HTTP server choices?

David Shaffer cdshaffer at acm.org
Wed Jan 4 14:39:39 UTC 2006


goran at krampe.se wrote:

>
>I actually didn't do file serving. :)
>  
>
Yes, this is common.  There are a lot of people using ModFile though so
it seemed worth talking about.  Personally I try to serve static content
through apache.


>
>
>Well, I thought they looked pretty ok - not sure what sub-standard
>means. And I did use Linux as the platform.
>
>  
>
Yes, I'm sorry "standard" is certainly ambiguous...for servlet (non
file-based) applications I base my standards of web server performance
on a rough average of:

       Jigsaw serving a Java servlet
       Tomcat serving a Java servlet
       Python's BaseHttpServer serving a python servlet

These choices may seem arbitrary but they represent the world that I
live in.  If you compare Squeak to say Ruby/Webbrick then we aren't so
sub-standard.  Anyway for my standards: in each case the servlet should
be relatively simple so that the time to generate the response is as
small as possible while still producing the desired response size (the
benchmark results should be independent of the servlet itself...often
times a literal string is all that needs to be served).  So, Squeak/Kom
is sub-standard because it produces:

    >1ms response time under _no_ load (7-10 ms "out of the box")

    <300 requests per second max (approx 200 requests/s "out of the box")
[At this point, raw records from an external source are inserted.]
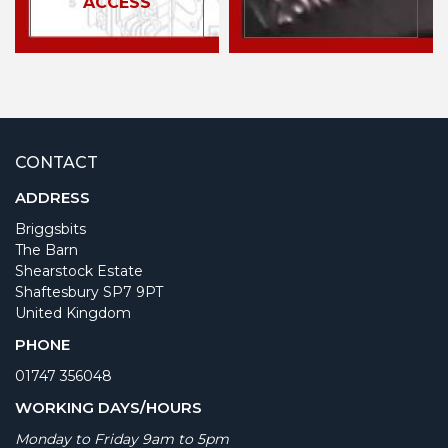
ACCESS
CONTACT
ADDRESS
Briggsbits
The Barn
Shearstock Estate
Shaftesbury SP7 9PT
United Kingdom
PHONE
01747 356048
WORKING DAYS/HOURS
Monday to Friday 9am to 5pm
Each of the comparison server technologies was capable of responding sub
millisecond even under loads which correspond to Kom's maximum.  Each of
the comparison server technologies could handle over 300 requests per
second and in most cases well beyond that.  The net effect (IN MY
OPINION) is that Squeak web servers feel noticably sluggish even under
no load.  Most people I've talked to say the same thing.  I've heard
claims about "saturating a 10Mb/s network"...let me just say that under
load with the current VM latency has a much larger effect on
responsiveness and robustness than throughput.
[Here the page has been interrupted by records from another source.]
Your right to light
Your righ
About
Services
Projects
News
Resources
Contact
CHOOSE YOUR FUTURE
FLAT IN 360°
>Yes, I noticed a while back. Whenever you feel you have any changes for
>the Kom codebase, let me know.
>  
>
I will.  First the VM needs to be fixed:  The file I/O model under Linux
and Windows needs to be made so as to not block the VM (including "stat"
calls -- I think I/O threads is the only way to get non-blocking
stat-type operations).  Socket I/O under Linux needs to move to a I/O
pump thread and away from the AIO library.  Obviosly these could produce
a unified I/O model (socket and file I/O).  I know there are people
smarter than me working on this though.

What I have right now are:

    1) a VM hack which improves the latency under Linux (still around
1ms under no load) by tuning the polling interval (it's on the web page)
    2) an asynchronous I/O version of ModFile which is platform dependent

I don't see #2 becoming part of Kom unless I can make it platform
independent.  It suits my purposes though...fast file I/O under Linux.